The Australian Government has said it will initiate a dispute settlement process at the World Trade Organization (WTO), in response to China’s increased duties on Australian wine imports.
In a joint statement the Minister for Trade, Tourism and Investment, the Hon Dan Tehan MP, and the Minister for Agriculture, Drought and Emergency Management, the Hon David Littleproud MP, said the decision to commence the dispute resolution process was taken following extensive consultation with Australia’s winemakers.
The Ministers said: “The WTO dispute resolution process is available to any WTO member as a means to resolve trade disputes in a respectful manner.
“Australia’s use of the WTO in this matter is consistent with its previous use of the WTO and aligns with our support for the rules-based trading system.
“Australia remains open to engaging directly with China to resolve this issue.
“The Australian Government would like to thank Australia’s wine makers for their constructive engagement on this issue and their continued cooperation.
“The Government will continue to vigorously defend the interests of Australian wine makers using the established system in the WTO to resolve our differences.”
The move has been welcomed by Australian Grape & Wine, with Chief Executive, Tony Battaglene, saying: “We believe the Australian Government’s decision to initiate this process is the right call for Australia’s grape and wine businesses.
“As an export-focused industry, Australia’s grape growers and winemakers have benefited enormously from the rules-based international trading system, with the WTO at its core. In taking this decision, the Australian Government is demonstrating its commitment to Australia’s grape and wine businesses and respecting the rules-based international trading system.
“We have been consistent in our position that Australian producers have not dumped wine on the Chinese market, nor received trade-distorting subsidies.
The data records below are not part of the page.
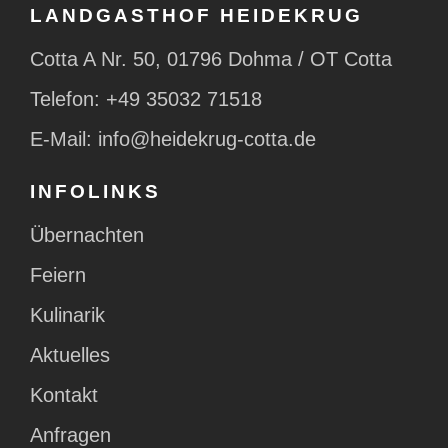
LANDGASTHOF HEIDEKRUG
Cotta A Nr. 50, 01796 Dohma / OT Cotta
Telefon:
+49 35032 71518
E-Mail:
info@heidekrug-cotta.de
INFOLINKS
Übernachten
Feiern
Kulinarik
Aktuelles
Kontakt
Anfragen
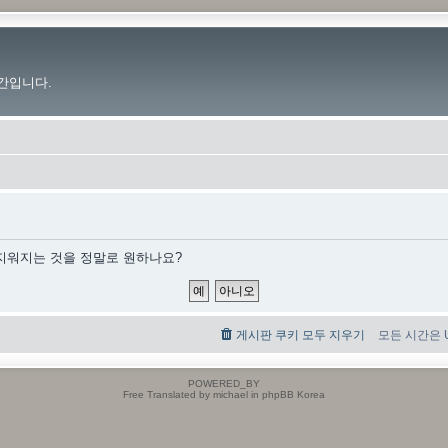
간입니다.
 지워지는 것을 정말로 원하나요?
게시판 쿠키 모두 지우기
모든 시간은 UT
POWERED_BY
Free Translated by michael in phpBB Korea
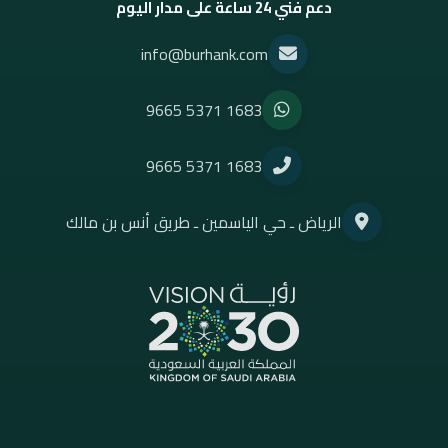
دعم فني 24 ساعة على مدار اليوم
info@burhank.com
9665 5371 1683
9665 5371 1683
الرياض ـ حي الياسمين ـ طريق أنس بن مالك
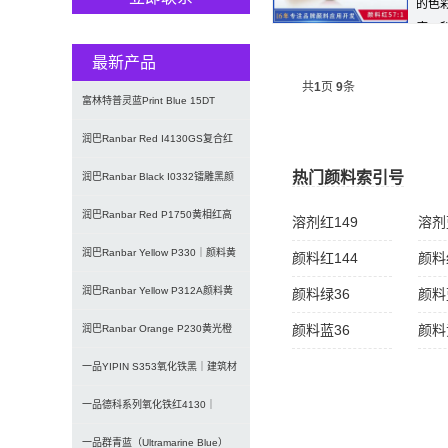
的色
度，科
最新产品
共
1
页
9
条
富林特普灵蓝Print Blue 15DT
7072酞菁蓝颜
润巴Ranbar Red I4130GS复合红
热门颜料索引号
颜料｜替代铅铬
润巴Ranbar Black I0332镭雕黑颜
料｜激光打印
润巴Ranbar Red P1750黄相红高
溶剂红149
溶剂
性能DPP有机颜
润巴Ranbar Yellow P330｜颜料黄
颜料红144
颜料
3（PY3）
润巴Ranbar Yellow P312A颜料黄
颜料绿36
颜料蓝
12｜双偶氮
颜料蓝36
颜料
润巴Ranbar Orange P230黄光橙
有机颜料｜颜料
一品YIPIN S353氧化铁黑｜建筑材
料与涂料用无机黑色颜
一品德科系列氧化铁红4130｜
Detech超微细低粘度氧化铁
一品群青蓝（Ultramarine Blue）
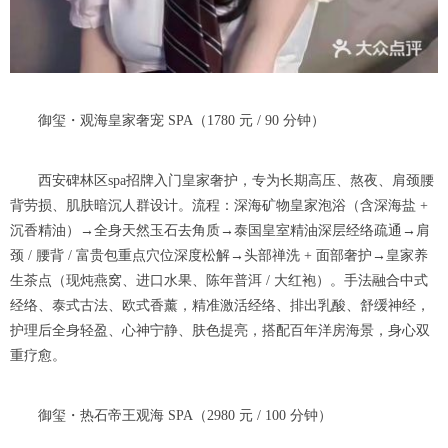
御玺・观海皇家奢宠 SPA（1780 元 / 90 分钟）
西安碑林区spa招牌入门皇家奢护，专为长期高压、熬夜、肩颈腰
背劳损、肌肤暗沉人群设计。流程：深海矿物皇家泡浴（含深海盐 +
沉香精油）→全身天然玉石去角质→泰国皇室精油深层经络疏通→肩
颈 / 腰背 / 富贵包重点穴位深度松解→头部禅洗 + 面部奢护→皇家养
生茶点（现炖燕窝、进口水果、陈年普洱 / 大红袍）。手法融合中式
经络、泰式古法、欧式香薰，精准激活经络、排出乳酸、舒缓神经，
护理后全身轻盈、心神宁静、肤色提亮，搭配百年洋房海景，身心双
重疗愈。
御玺・热石帝王观海 SPA（2980 元 / 100 分钟）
We believe the Australian Government’s decision to ask the WTO to undertake an independent assessment of the facts is the right course to take.
“While this process is underway, we’ll keep working with grape growers, winemakers and the Australian Government, to diversify our export markets and strengthen relationships as much as possible with all trading partners, including China.”
China imposed the ‘anti-dumping’ tariffs on Australian wine in November last year after China’s Ministry of Commerce said it had conducted an anti-dumping and anti-subsidy investigation into Australian wine.